▸ **What is required**
Search the data for "روبلاکس". Each line containing it is to be copied.

[[ Material supplied, beginning ]]

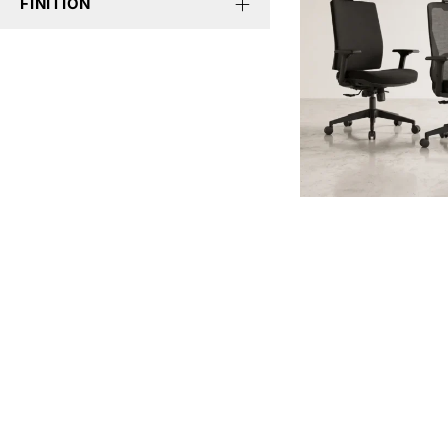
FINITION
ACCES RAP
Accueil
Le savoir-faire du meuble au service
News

[[ Material supplied, end ]]
[[ Material supplied, beginning ]]

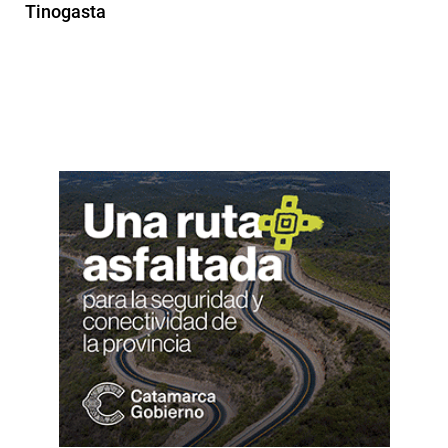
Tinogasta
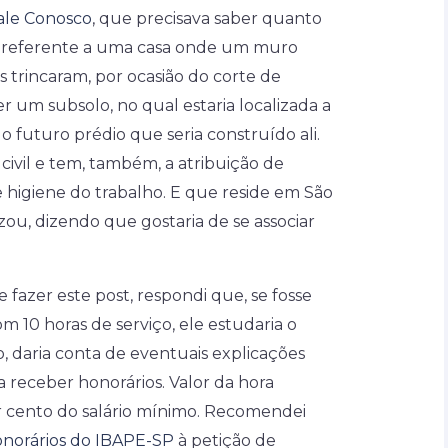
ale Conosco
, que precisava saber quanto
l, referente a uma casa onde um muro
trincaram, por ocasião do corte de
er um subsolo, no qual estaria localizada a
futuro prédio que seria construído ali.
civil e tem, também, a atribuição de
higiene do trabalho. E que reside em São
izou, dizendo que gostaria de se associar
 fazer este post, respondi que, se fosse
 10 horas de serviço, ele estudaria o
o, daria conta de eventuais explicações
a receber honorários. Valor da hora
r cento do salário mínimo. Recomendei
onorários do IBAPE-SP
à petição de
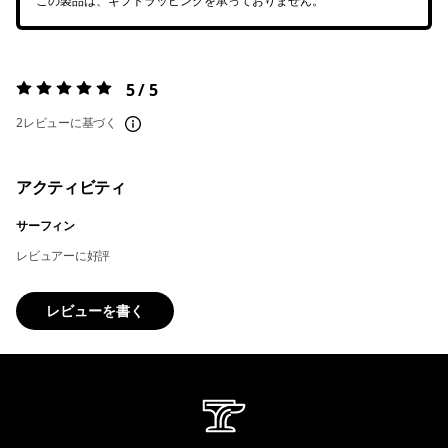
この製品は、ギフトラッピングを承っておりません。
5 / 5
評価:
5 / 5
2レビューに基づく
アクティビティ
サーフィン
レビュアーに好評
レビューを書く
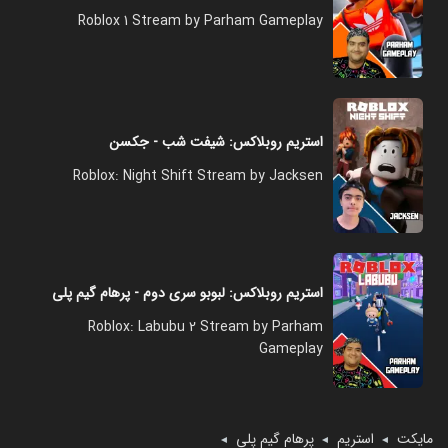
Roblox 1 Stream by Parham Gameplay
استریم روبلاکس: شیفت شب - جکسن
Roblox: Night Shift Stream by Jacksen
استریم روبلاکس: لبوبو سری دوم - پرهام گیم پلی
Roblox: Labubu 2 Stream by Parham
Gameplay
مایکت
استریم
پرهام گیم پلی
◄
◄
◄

[[ Material supplied, end ]]
[[ Material supplied, beginning ]]

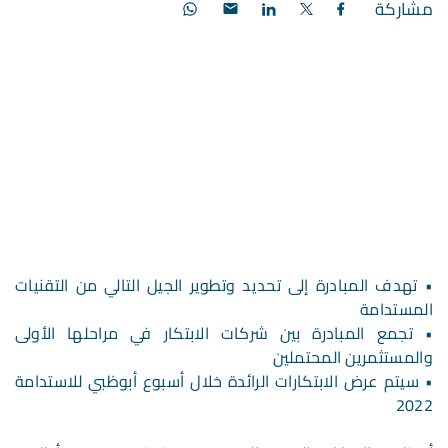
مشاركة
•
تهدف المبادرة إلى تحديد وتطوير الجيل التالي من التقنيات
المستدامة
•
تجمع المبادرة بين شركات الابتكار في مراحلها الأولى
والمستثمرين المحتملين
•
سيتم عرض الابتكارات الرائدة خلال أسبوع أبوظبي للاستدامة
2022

[[ Material supplied, end ]]

▸ **Written answer**
استریم روبلاکس: شیفت شب - جکسن
استریم روبلاکس: لبوبو سری دوم - پرهام گیم پلی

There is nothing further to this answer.